Anodyne
Sunday, September 03, 2006
 
Here's an oldie from the vaults, a piece of short fiction originally written and self-published as a double-sided broadsheet in April 1993 (12 numbered, 2 lettered copies). Probably my scarcest work to date.

The Musician, Descending
By Christopher Brayshaw

I recall the tale of the musician, who loves his wife more than life itself. But a snake bites her, and she dies. The musician is inconsolable; broken-hearted, he wanders the earth lamenting his loss. So beautiful is his song that trees bow down their branches as he passes, and rivers stand still so they can hear.

The gods take notice and appear before the musician; they say, Enough.
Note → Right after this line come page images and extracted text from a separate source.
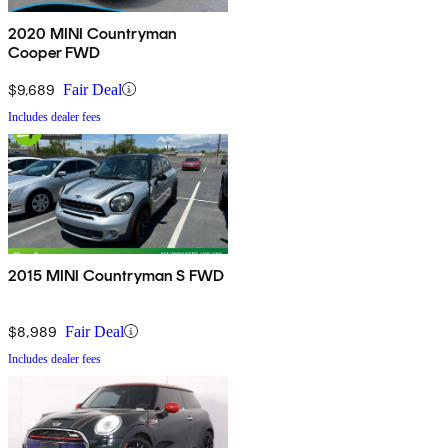
2020 MINI Countryman
Cooper FWD
$9,689
Fair Deal
Includes dealer fees
2015 MINI Countryman S FWD
$8,989
Fair Deal
Includes dealer fees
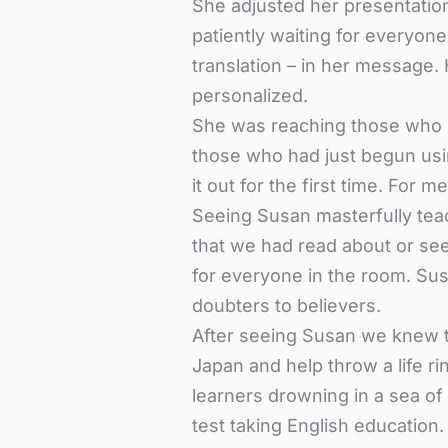
She adjusted her presentatio
patiently waiting for everyon
translation – in her message
personalized.
She was reaching those who h
those who had just begun us
it out for the first time. For 
Seeing Susan masterfully tea
that we had read about or s
for everyone in the room. Susa
doubters to believers.
After seeing Susan we knew t
Japan and help throw a life r
learners drowning in a sea of
test taking English education.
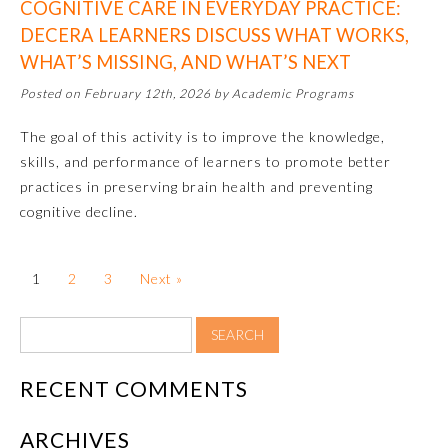
COGNITIVE CARE IN EVERYDAY PRACTICE:
DECERA LEARNERS DISCUSS WHAT WORKS,
About the Approved Activity
Mark
WHAT’S MISSING, AND WHAT’S NEXT
Posted on February 12th, 2026 by Academic Programs
The goal of this activity is to improve the knowledge,
skills, and performance of learners to promote better
practices in preserving brain health and preventing
cognitive decline.
1
2
3
Next »
Remediation Resources
RECENT COMMENTS
Participating Member Boards
ARCHIVES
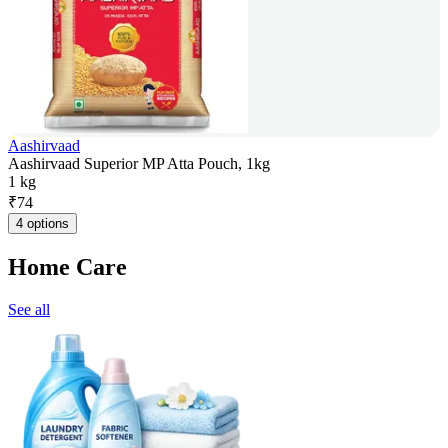
Aashirvaad
Aashirvaad Superior MP Atta Pouch, 1kg
1 kg
₹
74
4 options
Home Care
See all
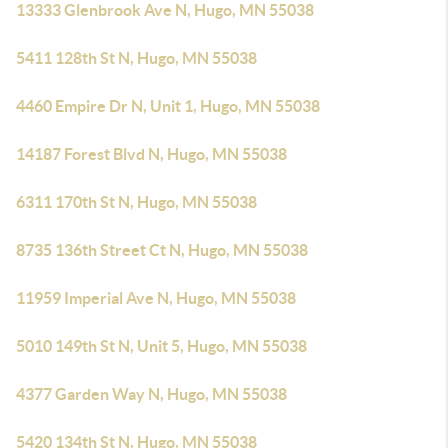
13333 Glenbrook Ave N, Hugo, MN 55038
5411 128th St N, Hugo, MN 55038
4460 Empire Dr N, Unit 1, Hugo, MN 55038
14187 Forest Blvd N, Hugo, MN 55038
6311 170th St N, Hugo, MN 55038
8735 136th Street Ct N, Hugo, MN 55038
11959 Imperial Ave N, Hugo, MN 55038
5010 149th St N, Unit 5, Hugo, MN 55038
4377 Garden Way N, Hugo, MN 55038
5420 134th St N, Hugo, MN 55038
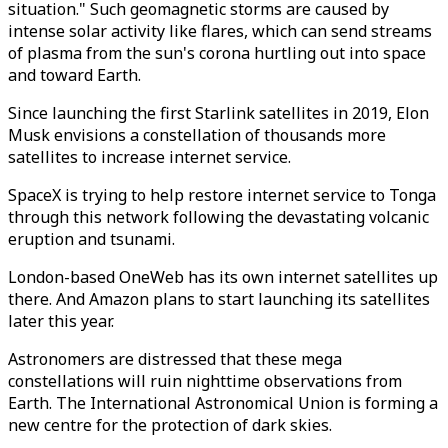
situation." Such geomagnetic storms are caused by
intense solar activity like flares, which can send streams
of plasma from the sun's corona hurtling out into space
and toward Earth.
Since launching the first Starlink satellites in 2019, Elon
Musk envisions a constellation of thousands more
satellites to increase internet service.
SpaceX is trying to help restore internet service to Tonga
through this network following the devastating volcanic
eruption and tsunami.
London-based OneWeb has its own internet satellites up
there. And Amazon plans to start launching its satellites
later this year.
Astronomers are distressed that these mega
constellations will ruin nighttime observations from
Earth. The International Astronomical Union is forming a
new centre for the protection of dark skies.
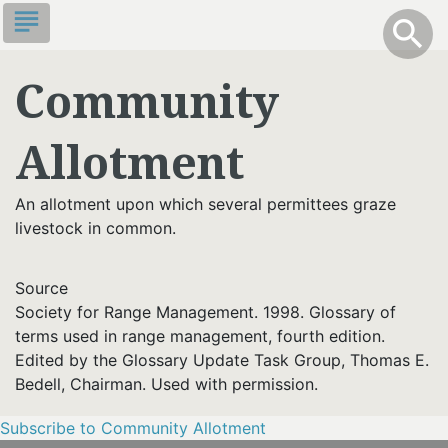
Skip
subject
info
Toggle S
search
search
to
main
Community
content
Allotment
An allotment upon which several permittees graze
livestock in common.
Source
Society for Range Management. 1998. Glossary of
terms used in range management, fourth edition.
Edited by the Glossary Update Task Group, Thomas E.
Bedell, Chairman. Used with permission.
Subscribe to Community Allotment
All things move to their natural ends. Grieve, singer, but understand, and forget her. But he answers, I will not forsake her, and plays on. All earth stands motionless before the wonder of his song.

On the dark side of the stationary globe, men and women shiver in the cold and send up prayers to heaven. The gods hear them and ask again: Singer, leave this madness. And again the musician answers, I will not forsake my love.

One of the gods strikes a heavy staff against the ground. Earth itself shudders and gives way, revealing a staircase leading down. Then go to her, singer, commands the god, in the land of the dead. Terrified, the musician obeys. He descends, and the light of the upper world disappears. Dead things draw near and threaten him in the darkness, but he says to them, Do you not know me?, and they are still as he sings of things left behind in death: sunlight, breath, the touch of a lover's hand.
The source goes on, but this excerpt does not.